I often wonder if using the term ‘identity’ has thrown a red herring into the mix. It’s not really about identity as we normally express it, or rather how we are used to expressing it – which, lets face it is something we hardly even think about in any detail. It’s more about how do we get what we want, online, quickly and with as little fuss as possible. This is currently dictated by the parties we are trying to get that ‘stuff’ from.

What we currently have is a messy, complicated, insecure, highly irritating, nebulous mix of methods, of identifying yourself online. If I have to setup another account, with yet another password, based on yet another set of, fatally flawed, password policies, I think I’ll end up screaming.

This situation cannot continue. It’s at best incredibly irritating but mainly it is highly insecure and very efficient. And more importantly, it does not have to be this way.
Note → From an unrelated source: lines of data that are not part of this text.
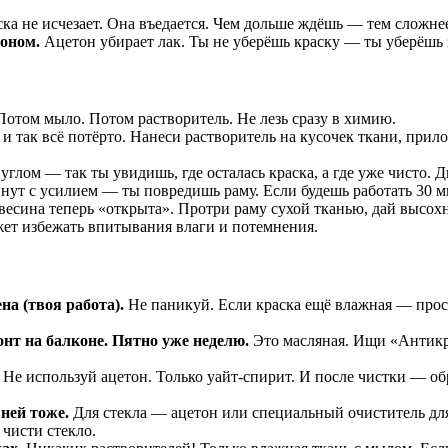
ка не исчезает. Она въедается. Чем дольше ждёшь — тем сложнее
оном.
Ацетон убирает лак. Ты не уберёшь краску — ты уберёшь з
Потом мыло. Потом растворитель. Не лезь сразу в химию.
и так всё потёрто. Нанеси растворитель на кусочек ткани, прило
углом — так ты увидишь, где осталась краска, а где уже чисто. 
инут с усилием — ты повредишь раму. Если будешь работать 30 
весина теперь «открыта». Протри раму сухой тканью, дай высох
жет избежать впитывания влаги и потемнения.
на (твоя работа).
Не паникуй. Если краска ещё влажная — прос
онт на балконе. Пятно уже неделю.
Это масляная. Ищи «Антикр
Не используй ацетон. Только уайт-спирит. И после чистки — об
 ней тоже.
Для стекла — ацетон или специальный очиститель для 
чисти стекло.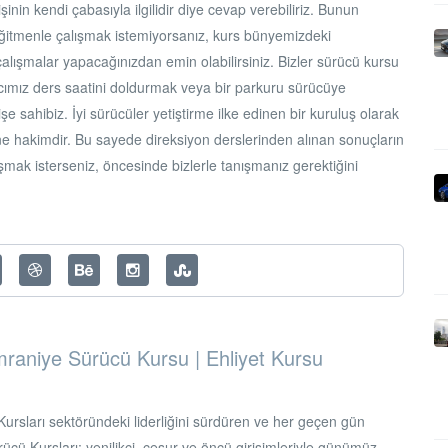
şinin kendi çabasıyla ilgilidir diye cevap verebiliriz. Bunun
eğitmenle çalışmak istemiyorsanız, kurs bünyemizdeki
alışmalar yapacağınızdan emin olabilirsiniz. Bizler sürücü kursu
cımız ders saatini doldurmak veya bir parkuru sürücüye
e sahibiz. İyi sürücüler yetiştirme ilke edinen bir kuruluş olarak
rine hakimdir. Bu sayede direksiyon derslerinden alınan sonuçların
anışmak isterseniz, öncesinde bizlerle tanışmanız gerektiğini
mraniye Sürücü Kursu | Ehliyet Kursu
rsları sektöründeki liderliğini sürdüren ve her geçen gün
ücü Kursları; yenilikçi, cesur ve öncü girişimleriyle günümüz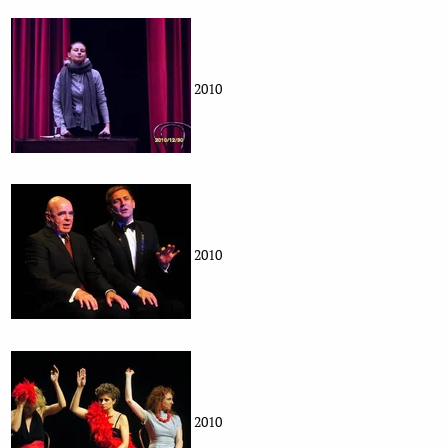
2010
2010
2010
What I am about to say is not new, it has been said by the great and good of this vanguard for years. But I will reiterate it anyway, because maybe the time is now.

We need to establish a coherent, interoperable identity system for the web: By this I don’t mean one god-like identity system, it could be many variants. There are a number of working groups heading towards this, but this is not just about technology this is about much more, this is about humanity and expectations and needs and most importantly, working together towards a common goal. The goal is a connected internet. One that recognises the myriad of ‘identities’ that we, as the human who ultimately own our ‘identity’ decide to keep under our control (more on that in later posts).

Technology, including identity technology, needs to become more human. It is after all, our way of embracing communities and spaces that are really just an extension of ourselves.